• **WORK TO COMPLETE**: Beginning with the line that has "En el caso interviene", reproduce each remaining line of the data exactly, down to and including the last.

Data excerpts:
+ + + + +
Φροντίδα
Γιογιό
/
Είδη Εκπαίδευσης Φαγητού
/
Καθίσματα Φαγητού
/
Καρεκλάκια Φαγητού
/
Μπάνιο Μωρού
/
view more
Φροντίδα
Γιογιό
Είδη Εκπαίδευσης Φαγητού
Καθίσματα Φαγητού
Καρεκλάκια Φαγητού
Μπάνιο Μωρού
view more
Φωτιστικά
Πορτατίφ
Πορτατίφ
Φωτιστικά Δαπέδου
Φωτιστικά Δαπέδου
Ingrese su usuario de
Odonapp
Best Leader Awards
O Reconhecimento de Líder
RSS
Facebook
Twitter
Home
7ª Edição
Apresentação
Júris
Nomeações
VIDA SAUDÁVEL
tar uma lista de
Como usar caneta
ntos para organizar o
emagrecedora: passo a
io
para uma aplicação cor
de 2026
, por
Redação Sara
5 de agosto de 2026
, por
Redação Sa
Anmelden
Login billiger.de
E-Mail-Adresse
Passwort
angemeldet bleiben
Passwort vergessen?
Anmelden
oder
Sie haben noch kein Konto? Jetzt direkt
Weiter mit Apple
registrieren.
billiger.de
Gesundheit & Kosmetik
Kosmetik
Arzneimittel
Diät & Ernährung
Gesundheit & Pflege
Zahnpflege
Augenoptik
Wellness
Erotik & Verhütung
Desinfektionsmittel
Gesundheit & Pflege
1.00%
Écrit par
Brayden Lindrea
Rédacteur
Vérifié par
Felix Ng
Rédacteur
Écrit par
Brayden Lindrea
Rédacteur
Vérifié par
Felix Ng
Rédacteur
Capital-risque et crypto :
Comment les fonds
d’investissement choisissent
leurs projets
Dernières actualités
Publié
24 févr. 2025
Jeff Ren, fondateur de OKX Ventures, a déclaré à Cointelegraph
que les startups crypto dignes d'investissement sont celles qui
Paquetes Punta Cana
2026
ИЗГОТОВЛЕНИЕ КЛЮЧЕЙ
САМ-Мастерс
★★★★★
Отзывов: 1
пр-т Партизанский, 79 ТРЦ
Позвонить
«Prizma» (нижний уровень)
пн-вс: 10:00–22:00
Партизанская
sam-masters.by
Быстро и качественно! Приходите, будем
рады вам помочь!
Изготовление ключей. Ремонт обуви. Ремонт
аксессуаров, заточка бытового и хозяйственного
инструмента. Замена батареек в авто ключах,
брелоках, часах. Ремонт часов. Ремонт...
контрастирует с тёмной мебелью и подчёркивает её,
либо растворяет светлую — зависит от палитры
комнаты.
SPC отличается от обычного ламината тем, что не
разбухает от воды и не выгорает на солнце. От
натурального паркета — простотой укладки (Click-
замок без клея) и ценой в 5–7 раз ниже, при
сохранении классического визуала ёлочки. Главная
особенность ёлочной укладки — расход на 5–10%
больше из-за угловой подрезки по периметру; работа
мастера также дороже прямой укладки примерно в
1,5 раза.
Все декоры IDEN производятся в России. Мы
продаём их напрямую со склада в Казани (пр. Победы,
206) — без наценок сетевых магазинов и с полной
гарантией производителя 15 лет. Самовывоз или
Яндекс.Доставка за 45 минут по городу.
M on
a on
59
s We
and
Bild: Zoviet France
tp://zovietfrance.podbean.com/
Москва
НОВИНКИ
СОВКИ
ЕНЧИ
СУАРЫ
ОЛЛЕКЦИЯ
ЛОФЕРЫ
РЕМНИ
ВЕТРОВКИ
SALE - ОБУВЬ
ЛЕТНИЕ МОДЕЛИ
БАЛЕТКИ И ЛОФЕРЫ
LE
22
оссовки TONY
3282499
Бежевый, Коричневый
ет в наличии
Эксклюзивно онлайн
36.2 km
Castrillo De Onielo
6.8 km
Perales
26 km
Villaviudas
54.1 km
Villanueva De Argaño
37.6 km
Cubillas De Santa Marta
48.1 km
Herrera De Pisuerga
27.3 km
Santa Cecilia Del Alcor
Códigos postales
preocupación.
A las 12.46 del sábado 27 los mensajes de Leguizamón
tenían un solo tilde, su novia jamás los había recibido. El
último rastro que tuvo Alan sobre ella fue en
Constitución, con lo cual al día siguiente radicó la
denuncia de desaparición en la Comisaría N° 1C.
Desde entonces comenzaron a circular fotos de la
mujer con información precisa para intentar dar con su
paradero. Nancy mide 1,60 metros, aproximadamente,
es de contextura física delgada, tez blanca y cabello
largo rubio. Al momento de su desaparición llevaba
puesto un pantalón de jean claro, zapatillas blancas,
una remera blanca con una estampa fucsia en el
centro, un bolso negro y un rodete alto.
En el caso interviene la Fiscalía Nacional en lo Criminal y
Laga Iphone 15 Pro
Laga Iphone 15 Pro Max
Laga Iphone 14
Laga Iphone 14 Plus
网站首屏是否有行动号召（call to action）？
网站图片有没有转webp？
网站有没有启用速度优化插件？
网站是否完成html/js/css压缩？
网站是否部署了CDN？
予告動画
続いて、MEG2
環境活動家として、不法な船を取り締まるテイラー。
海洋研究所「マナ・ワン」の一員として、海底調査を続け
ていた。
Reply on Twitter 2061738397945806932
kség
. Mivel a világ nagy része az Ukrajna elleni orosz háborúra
+ + + + +
• **TASK OUTPUT**:
En el caso interviene la Fiscalía Nacional en lo Criminal y
Laga Iphone 15 Pro
Laga Iphone 15 Pro Max
Laga Iphone 14
Laga Iphone 14 Plus
网站首屏是否有行动号召（call to action）？
网站图片有没有转webp？
网站有没有启用速度优化插件？
网站是否完成html/js/css压缩？
网站是否部署了CDN？
予告動画
続いて、MEG2
環境活動家として、不法な船を取り締まるテイラー。
海洋研究所「マナ・ワン」の一員として、海底調査を続け
ていた。
Reply on Twitter 2061738397945806932
kség
. Mivel a világ nagy része az Ukrajna elleni orosz háborúra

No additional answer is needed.